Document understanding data
######
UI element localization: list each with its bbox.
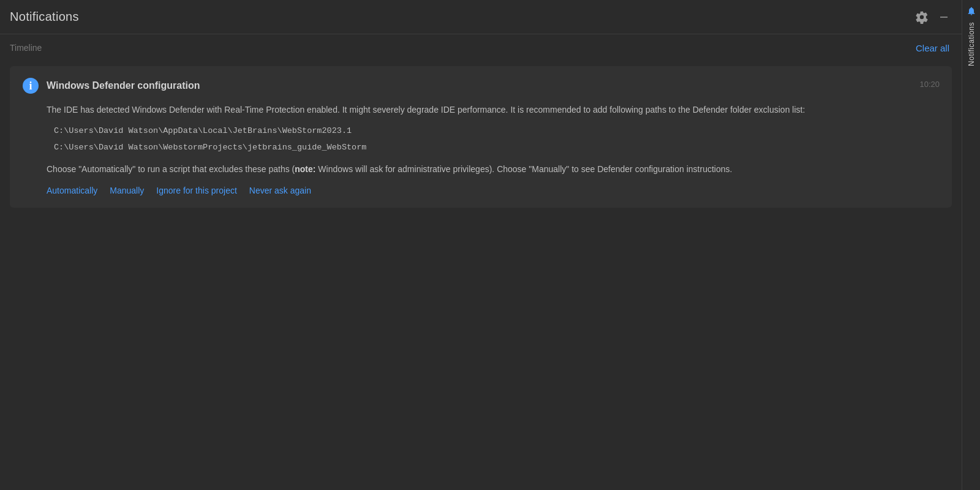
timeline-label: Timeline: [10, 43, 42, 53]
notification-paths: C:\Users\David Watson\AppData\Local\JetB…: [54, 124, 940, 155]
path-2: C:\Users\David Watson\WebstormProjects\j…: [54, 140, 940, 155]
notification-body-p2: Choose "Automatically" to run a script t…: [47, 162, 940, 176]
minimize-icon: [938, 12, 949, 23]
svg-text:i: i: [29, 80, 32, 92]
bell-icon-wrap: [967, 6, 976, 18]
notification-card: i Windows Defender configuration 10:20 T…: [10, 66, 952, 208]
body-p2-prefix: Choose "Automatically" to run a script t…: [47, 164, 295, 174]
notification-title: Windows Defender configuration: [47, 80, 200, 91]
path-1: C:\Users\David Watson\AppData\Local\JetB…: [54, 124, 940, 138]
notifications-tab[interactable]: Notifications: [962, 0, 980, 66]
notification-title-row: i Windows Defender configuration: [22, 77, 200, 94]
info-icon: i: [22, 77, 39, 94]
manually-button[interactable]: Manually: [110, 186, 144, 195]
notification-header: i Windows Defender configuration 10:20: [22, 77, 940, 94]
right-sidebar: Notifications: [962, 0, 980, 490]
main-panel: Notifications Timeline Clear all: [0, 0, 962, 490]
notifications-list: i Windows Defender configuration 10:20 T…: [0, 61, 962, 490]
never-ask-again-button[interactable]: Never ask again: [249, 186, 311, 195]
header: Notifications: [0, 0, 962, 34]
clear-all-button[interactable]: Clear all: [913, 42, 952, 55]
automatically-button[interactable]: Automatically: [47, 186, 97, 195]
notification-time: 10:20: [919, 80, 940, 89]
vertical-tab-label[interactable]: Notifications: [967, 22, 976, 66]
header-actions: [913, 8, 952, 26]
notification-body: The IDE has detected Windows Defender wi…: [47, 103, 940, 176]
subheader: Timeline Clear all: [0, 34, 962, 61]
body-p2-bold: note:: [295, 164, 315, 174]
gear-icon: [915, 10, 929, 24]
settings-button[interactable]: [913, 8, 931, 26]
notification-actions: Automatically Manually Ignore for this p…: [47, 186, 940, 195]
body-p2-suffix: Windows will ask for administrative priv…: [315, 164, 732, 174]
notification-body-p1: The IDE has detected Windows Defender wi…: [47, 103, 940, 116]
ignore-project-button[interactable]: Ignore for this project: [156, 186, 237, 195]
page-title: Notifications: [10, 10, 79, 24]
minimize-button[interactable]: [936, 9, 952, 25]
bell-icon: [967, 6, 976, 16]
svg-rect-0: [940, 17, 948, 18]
######
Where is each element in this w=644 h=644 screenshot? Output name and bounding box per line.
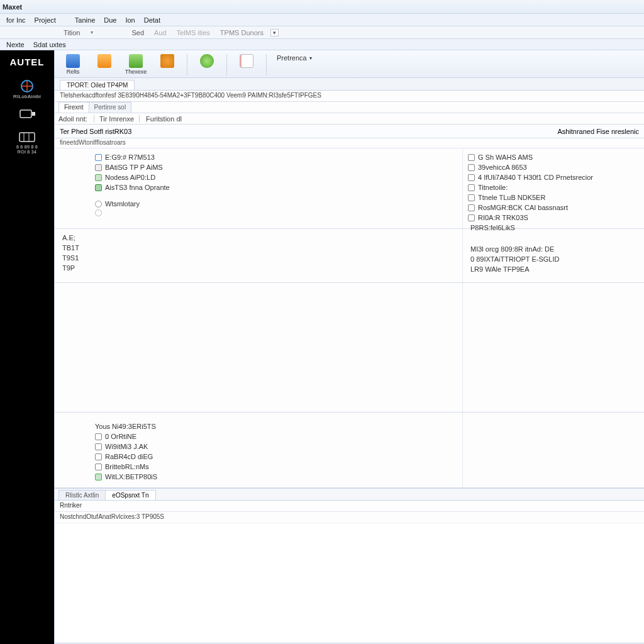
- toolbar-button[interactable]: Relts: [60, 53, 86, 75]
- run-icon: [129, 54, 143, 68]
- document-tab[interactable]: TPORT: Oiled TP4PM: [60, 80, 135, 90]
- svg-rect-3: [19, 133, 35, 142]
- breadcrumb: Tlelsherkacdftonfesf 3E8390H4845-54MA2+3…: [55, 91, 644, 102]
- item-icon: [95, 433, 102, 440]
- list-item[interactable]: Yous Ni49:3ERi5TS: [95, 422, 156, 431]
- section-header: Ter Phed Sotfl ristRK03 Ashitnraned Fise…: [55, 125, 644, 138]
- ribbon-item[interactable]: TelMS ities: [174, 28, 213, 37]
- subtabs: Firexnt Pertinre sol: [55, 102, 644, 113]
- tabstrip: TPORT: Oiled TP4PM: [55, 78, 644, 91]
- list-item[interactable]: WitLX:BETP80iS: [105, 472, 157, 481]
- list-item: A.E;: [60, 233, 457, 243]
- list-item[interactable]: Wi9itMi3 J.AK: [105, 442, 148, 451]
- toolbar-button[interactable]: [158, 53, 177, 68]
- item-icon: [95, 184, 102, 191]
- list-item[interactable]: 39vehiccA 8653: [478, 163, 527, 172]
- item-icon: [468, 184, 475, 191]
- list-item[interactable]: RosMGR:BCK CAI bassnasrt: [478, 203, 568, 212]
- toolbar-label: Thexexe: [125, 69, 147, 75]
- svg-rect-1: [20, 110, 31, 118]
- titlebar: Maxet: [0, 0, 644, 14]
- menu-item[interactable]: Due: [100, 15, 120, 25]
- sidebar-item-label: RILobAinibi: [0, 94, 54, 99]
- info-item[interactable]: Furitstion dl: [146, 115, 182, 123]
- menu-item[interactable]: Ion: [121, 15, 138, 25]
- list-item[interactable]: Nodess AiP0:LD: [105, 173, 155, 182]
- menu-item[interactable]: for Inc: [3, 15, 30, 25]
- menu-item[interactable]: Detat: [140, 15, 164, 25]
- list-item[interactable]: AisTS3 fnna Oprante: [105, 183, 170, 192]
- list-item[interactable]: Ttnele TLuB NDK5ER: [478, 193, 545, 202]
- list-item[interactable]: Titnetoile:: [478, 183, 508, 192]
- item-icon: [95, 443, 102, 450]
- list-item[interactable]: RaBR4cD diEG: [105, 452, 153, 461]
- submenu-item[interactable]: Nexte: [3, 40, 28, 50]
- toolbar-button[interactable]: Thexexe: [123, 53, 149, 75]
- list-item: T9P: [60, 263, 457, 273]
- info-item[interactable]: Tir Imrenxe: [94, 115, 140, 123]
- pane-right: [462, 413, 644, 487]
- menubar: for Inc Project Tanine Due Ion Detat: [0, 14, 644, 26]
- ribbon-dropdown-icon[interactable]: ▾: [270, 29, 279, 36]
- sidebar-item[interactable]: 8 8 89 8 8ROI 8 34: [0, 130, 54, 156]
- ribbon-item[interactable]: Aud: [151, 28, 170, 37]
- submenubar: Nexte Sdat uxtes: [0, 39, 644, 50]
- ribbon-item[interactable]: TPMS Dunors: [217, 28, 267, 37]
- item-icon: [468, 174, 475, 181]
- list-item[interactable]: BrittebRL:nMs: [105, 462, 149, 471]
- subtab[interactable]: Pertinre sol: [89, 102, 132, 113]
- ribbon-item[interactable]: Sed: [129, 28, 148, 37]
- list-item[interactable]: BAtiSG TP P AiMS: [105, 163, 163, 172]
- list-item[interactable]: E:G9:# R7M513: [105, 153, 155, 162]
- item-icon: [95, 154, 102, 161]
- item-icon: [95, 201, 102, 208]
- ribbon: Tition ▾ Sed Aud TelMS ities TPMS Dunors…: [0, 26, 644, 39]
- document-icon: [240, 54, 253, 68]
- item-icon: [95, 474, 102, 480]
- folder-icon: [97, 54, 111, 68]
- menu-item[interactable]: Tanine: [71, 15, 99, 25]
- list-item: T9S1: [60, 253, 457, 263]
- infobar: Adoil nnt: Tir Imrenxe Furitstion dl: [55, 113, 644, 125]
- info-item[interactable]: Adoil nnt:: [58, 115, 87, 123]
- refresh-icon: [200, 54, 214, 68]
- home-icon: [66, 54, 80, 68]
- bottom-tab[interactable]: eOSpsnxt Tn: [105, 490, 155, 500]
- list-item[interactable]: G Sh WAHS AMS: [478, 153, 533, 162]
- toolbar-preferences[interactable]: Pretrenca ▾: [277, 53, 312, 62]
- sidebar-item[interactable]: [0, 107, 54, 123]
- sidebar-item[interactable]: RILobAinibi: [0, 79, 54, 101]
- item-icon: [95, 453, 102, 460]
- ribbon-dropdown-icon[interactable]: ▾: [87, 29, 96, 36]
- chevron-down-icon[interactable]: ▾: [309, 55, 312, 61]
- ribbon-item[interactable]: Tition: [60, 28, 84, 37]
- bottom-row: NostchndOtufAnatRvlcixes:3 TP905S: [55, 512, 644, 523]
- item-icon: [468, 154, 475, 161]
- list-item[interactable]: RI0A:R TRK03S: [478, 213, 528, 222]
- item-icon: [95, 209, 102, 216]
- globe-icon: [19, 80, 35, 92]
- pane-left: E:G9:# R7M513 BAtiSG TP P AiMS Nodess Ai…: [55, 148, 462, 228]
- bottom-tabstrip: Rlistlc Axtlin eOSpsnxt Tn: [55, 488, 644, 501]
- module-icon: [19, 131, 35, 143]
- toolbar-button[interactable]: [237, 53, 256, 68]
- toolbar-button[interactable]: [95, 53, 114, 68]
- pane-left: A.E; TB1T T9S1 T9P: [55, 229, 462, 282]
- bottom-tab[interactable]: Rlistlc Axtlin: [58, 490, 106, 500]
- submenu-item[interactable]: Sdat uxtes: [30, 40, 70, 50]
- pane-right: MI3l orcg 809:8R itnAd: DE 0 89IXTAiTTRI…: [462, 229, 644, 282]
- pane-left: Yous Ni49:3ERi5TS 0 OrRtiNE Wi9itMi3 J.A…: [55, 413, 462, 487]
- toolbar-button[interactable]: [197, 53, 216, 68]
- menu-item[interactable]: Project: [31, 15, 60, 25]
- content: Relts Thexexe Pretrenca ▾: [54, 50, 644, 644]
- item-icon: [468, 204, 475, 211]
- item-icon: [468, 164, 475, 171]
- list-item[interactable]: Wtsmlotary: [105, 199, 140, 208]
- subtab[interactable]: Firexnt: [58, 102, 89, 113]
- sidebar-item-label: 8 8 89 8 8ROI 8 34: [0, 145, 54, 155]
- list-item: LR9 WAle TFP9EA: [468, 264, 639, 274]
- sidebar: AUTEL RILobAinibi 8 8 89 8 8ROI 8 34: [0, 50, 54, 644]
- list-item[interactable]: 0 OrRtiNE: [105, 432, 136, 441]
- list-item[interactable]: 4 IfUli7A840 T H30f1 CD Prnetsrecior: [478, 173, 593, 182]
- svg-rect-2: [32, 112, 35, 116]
######
* **Requirement**
Go through the entries above and copy each line holding the string "David".

* **Task response**
notification-paths: C:\Users\David Watson\AppData\Local\JetB…: [54, 124, 940, 155]
path-2: C:\Users\David Watson\WebstormProjects\j…: [54, 140, 940, 155]
path-1: C:\Users\David Watson\AppData\Local\JetB…: [54, 124, 940, 138]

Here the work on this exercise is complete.